Hugo Chávez y Obrador

Dos proyectos distintos, pero considerados por sus pueblos como auténticos proyectos sociales

Rafael Alfaro Izarraraz

Periodista por la UNAM, maestro por la UAEM y doctor en Ciencias por el Colegio de Postgraduados-Campus Puebla. Es profesor del Doctorado en Ciencias Sociales de la UATx y Coeditor de la revista científica Symbolum de la Facultad de Trabajo Social, Sociología y Psicología.

Jueves, Julio 11, 2024

De los primeros años del siglo XXI latinoamericano, dos figuras han destacado en la historia contemporánea en esta parte de nuestro subcontinente: Hugo Chávez y Andrés Manuel López Obrador. Habrá más, como Evo Morales y Rafael Correa (Bolivia y Ecuador, respectivamente) pero Chávez y Obrador van a sobresalir por representar dos proyectos radicalmente distintos, pero igualmente considerados por sus pueblos como auténticos proyectos sociales al servicio de sus respectivas poblaciones.
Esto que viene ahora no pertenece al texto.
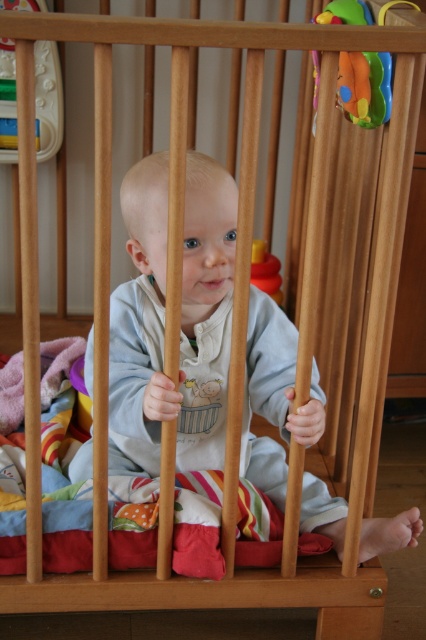 You are a parent checking the safety of the baby crib. The baby is currently holding the rubberized plastic rattle at upper left. You want to hand them the rubberized yellow toy at center. Can you reach it without climbing into the crib?

The rubberized plastic rattle at upper left and rubberized yellow toy at center are 28.61 inches apart. Since the average adult arm can reach about 24 inches, you may need to lean in or adjust your position to reach the rubberized yellow toy at center from the current position of the baby holding the rubberized plastic rattle at upper left.

You are a parent trying to locate your baby in the crib. You remember placing a rubberized plastic rattle at upper left. Where should you look in the crib to find the baby?

The baby is in the crib, so the rubberized plastic rattle at upper left is located at point (48,97) within the crib. Therefore, you should look near the upper left area of the crib to find the baby.

You are a parent checking the safety of the baby crib. You see the plastic colorful rattle at upper right and the rubberized yellow toy at center. Which toy should you be more concerned about in terms of size? Please explain.

The plastic colorful rattle at upper right is bigger than the rubberized yellow toy at center. Since it is larger, it might pose a choking hazard if the baby attempts to put it in their mouth, so you should be more concerned about the plastic colorful rattle at upper right. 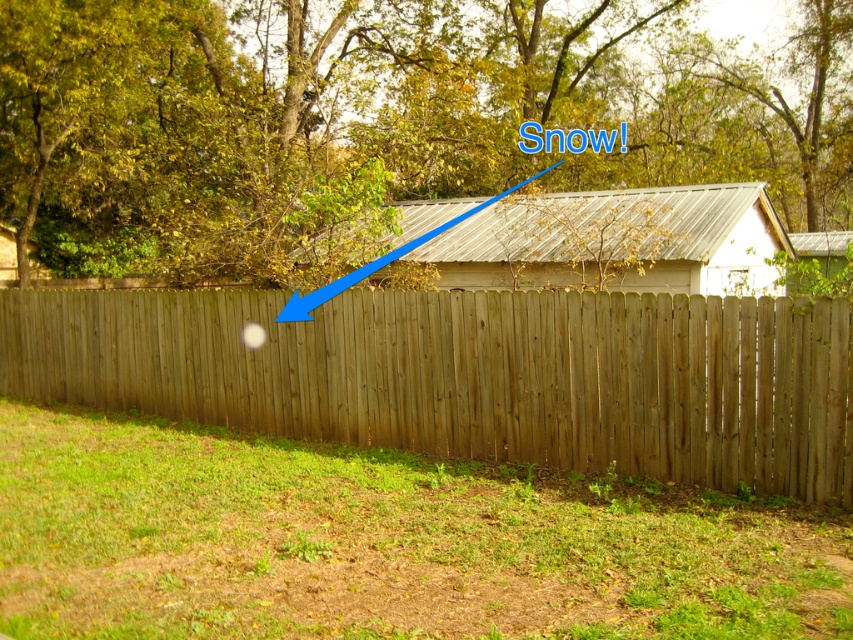 Between wooden fence at center and wooden fence at lower left, which one appears on the right side from the viewer's perspective?

wooden fence at lower left

Does wooden fence at center have a lesser width compared to wooden fence at lower left?

No, wooden fence at center is not thinner than wooden fence at lower left.

Image resolution: width=853 pixels, height=640 pixels. Describe the element at coordinates (474, 376) in the screenshot. I see `wooden fence at center` at that location.

The image size is (853, 640). I want to click on wooden fence at center, so click(474, 376).

Can you confirm if wooden fence at center is positioned above metallic gray hut at center?

No, wooden fence at center is not above metallic gray hut at center.

This screenshot has height=640, width=853. What do you see at coordinates (474, 376) in the screenshot?
I see `wooden fence at center` at bounding box center [474, 376].

Which is behind, point (668, 442) or point (695, 276)?

The point (695, 276) is behind.

Locate an element on the screen. Image resolution: width=853 pixels, height=640 pixels. wooden fence at center is located at coordinates (474, 376).

Does metallic gray hut at center have a larger size compared to wooden fence at lower left?

Actually, metallic gray hut at center might be smaller than wooden fence at lower left.

Measure the distance from metallic gray hut at center to wooden fence at lower left.

metallic gray hut at center is 2.65 meters away from wooden fence at lower left.

Describe the element at coordinates (593, 241) in the screenshot. The height and width of the screenshot is (640, 853). I see `metallic gray hut at center` at that location.

The height and width of the screenshot is (640, 853). Identify the location of metallic gray hut at center. (593, 241). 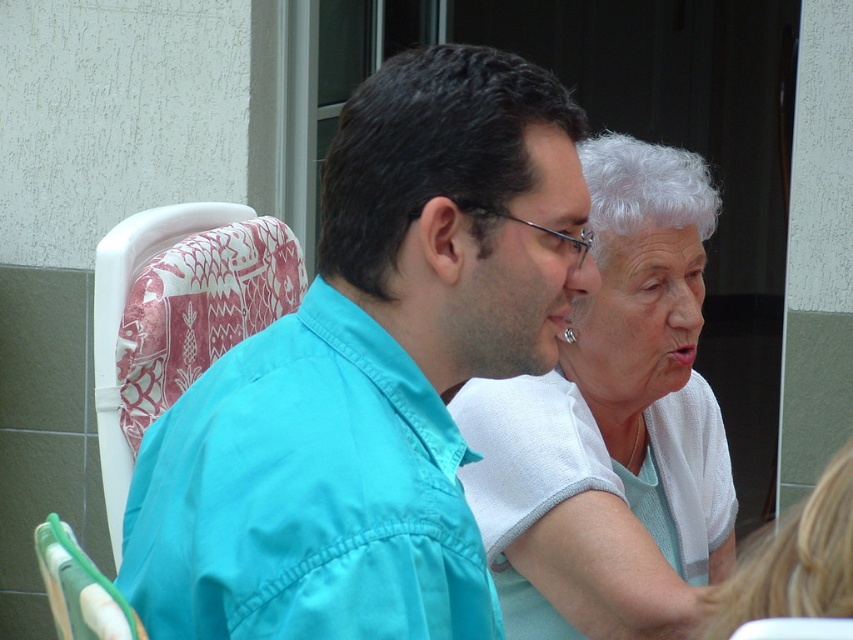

Es importante tomar en cuenta que el proyecto de Chávez y el de Obrador, se plasman con una diferencia de casi veinte años que no es cualquier cosa. El poder de los países asiáticos aún no era tan importante como en 2018 en Latinoamérica. Para ese año ya China era la principal nación en importancia económica en esta parte del continente, luego de Estados Unidos. Había desplazado a ni más ni menos que a la Unión Europea, cuya historia y relevancia data en nuestra región desde la conquista hasta nuestros días.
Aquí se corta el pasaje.